The line holding "Answer in <instances>...</instances>. Mask every" and all lines that follow it to the end of the data: return these exactly, and nothing more.
+++ DATA RECORDS +++
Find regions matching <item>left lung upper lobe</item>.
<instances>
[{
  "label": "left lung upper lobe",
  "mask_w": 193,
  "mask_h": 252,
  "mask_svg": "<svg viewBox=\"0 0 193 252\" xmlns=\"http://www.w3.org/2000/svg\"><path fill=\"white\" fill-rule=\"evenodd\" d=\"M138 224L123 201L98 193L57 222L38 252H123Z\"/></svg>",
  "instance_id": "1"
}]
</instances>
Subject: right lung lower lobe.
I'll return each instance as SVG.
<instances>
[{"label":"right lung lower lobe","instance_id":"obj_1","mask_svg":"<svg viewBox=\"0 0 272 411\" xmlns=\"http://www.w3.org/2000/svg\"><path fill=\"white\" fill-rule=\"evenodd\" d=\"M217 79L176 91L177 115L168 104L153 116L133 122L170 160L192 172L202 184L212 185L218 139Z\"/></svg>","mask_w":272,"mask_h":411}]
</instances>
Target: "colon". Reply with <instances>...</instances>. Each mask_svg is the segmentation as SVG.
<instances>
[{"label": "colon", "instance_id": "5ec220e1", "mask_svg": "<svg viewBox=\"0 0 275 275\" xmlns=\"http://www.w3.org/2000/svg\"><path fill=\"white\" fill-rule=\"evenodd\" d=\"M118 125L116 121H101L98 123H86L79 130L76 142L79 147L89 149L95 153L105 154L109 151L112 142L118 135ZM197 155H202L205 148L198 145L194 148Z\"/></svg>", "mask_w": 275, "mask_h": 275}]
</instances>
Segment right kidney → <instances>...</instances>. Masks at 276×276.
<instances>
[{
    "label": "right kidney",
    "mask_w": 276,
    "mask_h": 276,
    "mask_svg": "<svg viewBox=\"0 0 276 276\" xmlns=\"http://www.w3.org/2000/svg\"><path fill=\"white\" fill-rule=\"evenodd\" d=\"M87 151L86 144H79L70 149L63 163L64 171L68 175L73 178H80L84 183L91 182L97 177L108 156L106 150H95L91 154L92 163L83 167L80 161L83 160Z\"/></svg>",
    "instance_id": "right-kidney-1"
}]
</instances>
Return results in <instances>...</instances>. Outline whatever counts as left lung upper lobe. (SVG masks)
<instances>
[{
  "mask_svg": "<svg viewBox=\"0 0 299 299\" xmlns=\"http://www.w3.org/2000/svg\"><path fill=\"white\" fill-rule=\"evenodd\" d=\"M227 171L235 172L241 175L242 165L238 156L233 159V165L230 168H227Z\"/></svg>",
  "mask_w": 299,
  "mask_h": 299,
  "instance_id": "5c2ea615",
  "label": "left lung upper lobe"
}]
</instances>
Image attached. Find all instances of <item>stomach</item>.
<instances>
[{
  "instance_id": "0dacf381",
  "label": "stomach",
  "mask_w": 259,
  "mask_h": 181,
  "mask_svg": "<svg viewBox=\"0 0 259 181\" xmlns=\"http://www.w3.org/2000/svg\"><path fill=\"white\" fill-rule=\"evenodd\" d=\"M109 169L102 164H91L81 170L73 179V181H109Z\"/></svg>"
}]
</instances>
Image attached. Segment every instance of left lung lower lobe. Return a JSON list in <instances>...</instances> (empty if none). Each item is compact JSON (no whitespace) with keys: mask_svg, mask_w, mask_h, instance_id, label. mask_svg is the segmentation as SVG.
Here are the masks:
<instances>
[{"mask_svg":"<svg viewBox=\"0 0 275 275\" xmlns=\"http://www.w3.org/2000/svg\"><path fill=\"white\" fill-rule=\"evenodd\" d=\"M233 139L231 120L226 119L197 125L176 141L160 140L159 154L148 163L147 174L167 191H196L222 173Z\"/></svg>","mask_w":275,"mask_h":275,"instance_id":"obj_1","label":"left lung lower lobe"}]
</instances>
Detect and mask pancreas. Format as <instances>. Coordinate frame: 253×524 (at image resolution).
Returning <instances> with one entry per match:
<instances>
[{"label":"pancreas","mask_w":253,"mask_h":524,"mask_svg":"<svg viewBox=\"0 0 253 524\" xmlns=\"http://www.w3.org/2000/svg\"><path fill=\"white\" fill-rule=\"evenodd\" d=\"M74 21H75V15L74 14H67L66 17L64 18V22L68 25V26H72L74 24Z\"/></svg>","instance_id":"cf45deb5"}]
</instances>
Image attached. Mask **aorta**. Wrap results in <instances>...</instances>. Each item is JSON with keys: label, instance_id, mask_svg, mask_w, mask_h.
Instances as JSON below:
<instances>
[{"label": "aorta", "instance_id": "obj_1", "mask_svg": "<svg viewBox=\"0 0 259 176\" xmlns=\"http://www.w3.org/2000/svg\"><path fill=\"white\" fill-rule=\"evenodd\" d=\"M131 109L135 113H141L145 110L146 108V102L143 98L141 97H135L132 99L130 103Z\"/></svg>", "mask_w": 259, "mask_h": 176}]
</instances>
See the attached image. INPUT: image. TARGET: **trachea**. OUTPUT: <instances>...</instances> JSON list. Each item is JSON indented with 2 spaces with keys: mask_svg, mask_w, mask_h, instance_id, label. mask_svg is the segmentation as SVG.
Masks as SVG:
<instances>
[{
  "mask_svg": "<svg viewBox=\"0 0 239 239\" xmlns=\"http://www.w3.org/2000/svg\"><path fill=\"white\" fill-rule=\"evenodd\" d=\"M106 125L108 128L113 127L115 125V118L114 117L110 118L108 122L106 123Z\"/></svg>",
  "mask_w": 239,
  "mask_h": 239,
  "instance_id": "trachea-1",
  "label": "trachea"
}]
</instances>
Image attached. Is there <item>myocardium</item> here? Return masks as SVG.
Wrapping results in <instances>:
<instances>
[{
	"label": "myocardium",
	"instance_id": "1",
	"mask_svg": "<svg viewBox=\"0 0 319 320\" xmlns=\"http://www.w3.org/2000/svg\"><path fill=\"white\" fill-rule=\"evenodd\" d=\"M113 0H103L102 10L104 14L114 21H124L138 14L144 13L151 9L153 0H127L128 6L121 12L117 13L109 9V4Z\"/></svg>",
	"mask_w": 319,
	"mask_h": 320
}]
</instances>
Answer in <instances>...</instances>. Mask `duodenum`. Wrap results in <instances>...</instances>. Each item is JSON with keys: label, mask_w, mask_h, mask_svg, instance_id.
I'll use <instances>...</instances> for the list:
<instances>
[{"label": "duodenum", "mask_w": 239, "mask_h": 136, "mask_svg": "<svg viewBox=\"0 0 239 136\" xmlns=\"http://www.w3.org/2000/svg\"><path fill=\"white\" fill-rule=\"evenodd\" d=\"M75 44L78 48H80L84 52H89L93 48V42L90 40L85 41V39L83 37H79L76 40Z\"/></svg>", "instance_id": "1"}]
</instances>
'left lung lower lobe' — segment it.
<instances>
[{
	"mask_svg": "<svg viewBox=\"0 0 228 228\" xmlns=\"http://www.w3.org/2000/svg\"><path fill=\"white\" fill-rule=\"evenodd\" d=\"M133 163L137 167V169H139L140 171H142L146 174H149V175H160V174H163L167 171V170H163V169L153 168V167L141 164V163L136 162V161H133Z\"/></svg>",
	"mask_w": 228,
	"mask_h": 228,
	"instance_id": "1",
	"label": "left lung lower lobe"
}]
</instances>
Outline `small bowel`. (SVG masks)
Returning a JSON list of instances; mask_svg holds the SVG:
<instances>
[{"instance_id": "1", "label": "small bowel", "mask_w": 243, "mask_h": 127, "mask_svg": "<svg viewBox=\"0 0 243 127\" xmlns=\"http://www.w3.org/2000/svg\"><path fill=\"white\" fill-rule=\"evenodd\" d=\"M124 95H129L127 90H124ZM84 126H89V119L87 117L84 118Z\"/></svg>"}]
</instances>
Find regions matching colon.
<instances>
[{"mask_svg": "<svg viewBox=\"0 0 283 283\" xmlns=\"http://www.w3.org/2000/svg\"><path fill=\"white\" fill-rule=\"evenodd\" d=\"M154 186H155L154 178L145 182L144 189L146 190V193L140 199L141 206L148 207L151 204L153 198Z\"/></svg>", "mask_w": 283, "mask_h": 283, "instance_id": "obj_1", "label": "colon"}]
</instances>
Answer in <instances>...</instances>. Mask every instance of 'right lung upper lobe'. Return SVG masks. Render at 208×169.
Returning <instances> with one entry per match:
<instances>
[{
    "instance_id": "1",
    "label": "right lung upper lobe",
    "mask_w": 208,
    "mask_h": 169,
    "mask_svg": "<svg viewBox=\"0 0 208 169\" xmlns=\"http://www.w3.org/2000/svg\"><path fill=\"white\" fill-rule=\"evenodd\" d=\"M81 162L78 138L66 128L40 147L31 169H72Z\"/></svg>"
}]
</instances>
+++
RESPONSE:
Answer in <instances>...</instances>. Mask every instance of 'right lung upper lobe'. Return SVG masks. Render at 208×169.
Returning <instances> with one entry per match:
<instances>
[{
    "instance_id": "1",
    "label": "right lung upper lobe",
    "mask_w": 208,
    "mask_h": 169,
    "mask_svg": "<svg viewBox=\"0 0 208 169\" xmlns=\"http://www.w3.org/2000/svg\"><path fill=\"white\" fill-rule=\"evenodd\" d=\"M81 162L78 138L66 128L40 147L31 169H72Z\"/></svg>"
}]
</instances>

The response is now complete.